組織再編では、持株会社カドカワの直轄子会社であったドワンゴ、Gzブレイン、大百科ニュース社をKADOKAWAの子会社に異動する。
これにより主要な事業の全てがKADOKAWAの傘下に移る。ドワンゴはカドカワの孫会社になり、KADOKAWAが中間持株会社的な役割を持つことになる。
カドカワは2014年4月に出版・映像のKADOKAWAとネット事業のドワンゴとの経営統合で誕生した。長らく持株会社の下に両社が並んでいたが、今回はドワンゴの事業をKADOKAWAに集約することでこのバランスが大きく変わる。事実上KADOKAWAがドワンゴを吸収したかたちだ。
カドカワは今回の再編について、ドワンゴが事業主体となるWeb サービス事業の低迷を理由に挙げている。グループの融合を図るため経営体制を刷新し、ドワンゴの新たな創業にするという。
現在の業績を踏まえてドワンゴの固定資産を減損処理し37億9900万円の特別損失を計上したほか、カドカワはドワンゴの株式評価損も149億500万円計上した。思い切った決算で、業績の立て直しを図る。
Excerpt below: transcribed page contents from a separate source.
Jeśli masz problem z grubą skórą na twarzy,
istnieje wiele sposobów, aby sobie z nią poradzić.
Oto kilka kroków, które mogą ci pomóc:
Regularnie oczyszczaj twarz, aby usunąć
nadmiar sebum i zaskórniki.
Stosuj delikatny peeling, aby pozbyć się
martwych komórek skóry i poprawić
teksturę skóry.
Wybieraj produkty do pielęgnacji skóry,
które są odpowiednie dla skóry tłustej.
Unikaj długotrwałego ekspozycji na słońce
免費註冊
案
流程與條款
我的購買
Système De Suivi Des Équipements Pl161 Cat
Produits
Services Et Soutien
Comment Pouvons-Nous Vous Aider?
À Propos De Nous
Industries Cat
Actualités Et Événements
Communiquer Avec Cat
経営陣では2月13日付でカドカワの代表取締役社長であった川上量生氏が取締役に異動、代表取締役専務の松原眞樹氏が新たな代表取締役社長に就任した。また荒木隆司氏、横澤大輔氏、栗田穣崇氏が取締役を辞任する。
荒木隆司氏はドワンゴの代表取締役社長も退任する。取締役の夏野剛氏がドワンゴの代表取締役社長を引き継ぐ。川上量生氏はドワンゴの取締役も退任し、同社顧問に就任した。
2019年3月期第3四半期までのカドカワの連結売上高は1521億200万円、前年同期比0.1%増とほぼ前年並みだった。営業利益は31億8300万円(8.2%増)、経常利益は43億7100万円(26.5%増)。ただし特別損失の計上から当期純損失が21億6900万円と拡大した。
これに合わせて通期連結業績予想を大幅下方修正している。売上高は2310億円から2070億円に、営業利益は80億円から19億円に、経常利益は91億円から29億円に引き下げる。また当期純損失43億円を計上するとしている。